The conduit trench was mapped to have been dug directly through the width of the tank, but the university had not yet signed off on that portion of the project. “They hadn’t been given approval to work there. They were getting ahead of themselves,” Morse said. Now, the conduit will likely be rerouted through the building.

Officials from Mallcraft, the contractor for the TII project, declined comment but indicated they have been made aware of the tank issue.

University officials contacted the Butte County Department of Health, which inspected the exposed tank and then granted the request by FMS to cover it up again to keep out possible rain until the issue can be dealt with. Morse said that will probably be in January, as, “It’s not an emergency situation.”

“We are going to require them to do a preliminary site assessment,” said Leslie Roberts, an environmental health specialist with Butte County. She said the contents of the tank will likely determine how big of a problem it is. “I hope it’s much simpler than it could be,” she said.

The university has already contacted an engineering firm to perhaps head up remediation. If the tank must be removed, the project would go out to bid, Morse said.

There are many federal regulations governing how underground storage tanks are dealt with. “On single-walled tanks you have to go ahead and get it out of there,” Sator said.
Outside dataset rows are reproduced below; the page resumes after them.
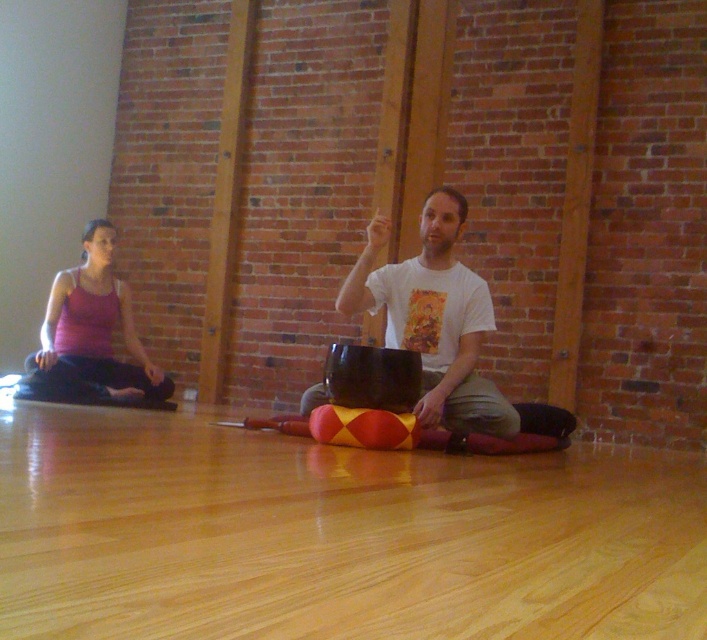 You are standing in the room where the two people are sitting. You notice a point marked at coordinates (433, 317). Which object does this point correspond to?

The point at coordinates (433, 317) corresponds to the white matte tshirt at center. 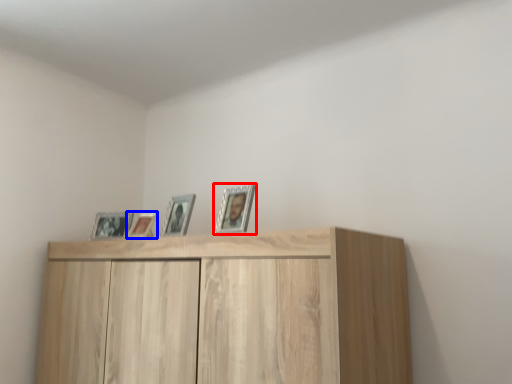 Question: Which object is closer to the camera taking this photo, picture frame (highlighted by a red box) or picture frame (highlighted by a blue box)?

Choices:
 (A) picture frame
 (B) picture frame

Answer: (A)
Ron Baker, spokesman for the state Department of Toxic Substances Control, said it sounds like the university and county are doing the right things at this point and his agency won’t be getting involved.

“I would advise not to do too much speculation as to what the contents of the tank might be,” Baker said. “We work on a lot of PG&E facilities, and I have yet to see one where they poured all their transformer oil into a railroad car. It could be something very benign. It could be dirt.”
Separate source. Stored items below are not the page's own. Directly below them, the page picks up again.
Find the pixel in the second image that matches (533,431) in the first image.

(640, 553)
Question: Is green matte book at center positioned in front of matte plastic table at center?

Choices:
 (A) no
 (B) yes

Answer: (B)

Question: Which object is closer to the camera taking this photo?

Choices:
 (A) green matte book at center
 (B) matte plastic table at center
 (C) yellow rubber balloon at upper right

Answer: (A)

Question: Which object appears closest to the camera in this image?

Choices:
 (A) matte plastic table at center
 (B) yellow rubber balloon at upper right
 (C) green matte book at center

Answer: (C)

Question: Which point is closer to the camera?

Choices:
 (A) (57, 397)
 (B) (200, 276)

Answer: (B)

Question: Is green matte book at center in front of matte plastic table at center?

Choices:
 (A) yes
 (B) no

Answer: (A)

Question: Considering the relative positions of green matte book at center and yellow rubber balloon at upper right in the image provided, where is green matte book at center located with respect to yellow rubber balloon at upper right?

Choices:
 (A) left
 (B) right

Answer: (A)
The university isn’t sure that it was PG&E that buried the tank there. The university bought the land around the 1950s.

Lisa Randle, local spokesperson for PG&E, said the land is unrelated to the PG&E gas plant that operated at nearby Second and Cherry streets. That property is on the federal list of Superfund sites, contaminated but not under any orders to be cleaned up.

Randle couldn’t speculate as to whether PG&E disposed of anything underground back then, or if so what it might have been. Usually, she said, underground tanks held gas or oil.

“When the sale took place, we would have been following whatever rules and regulations were in place at that time."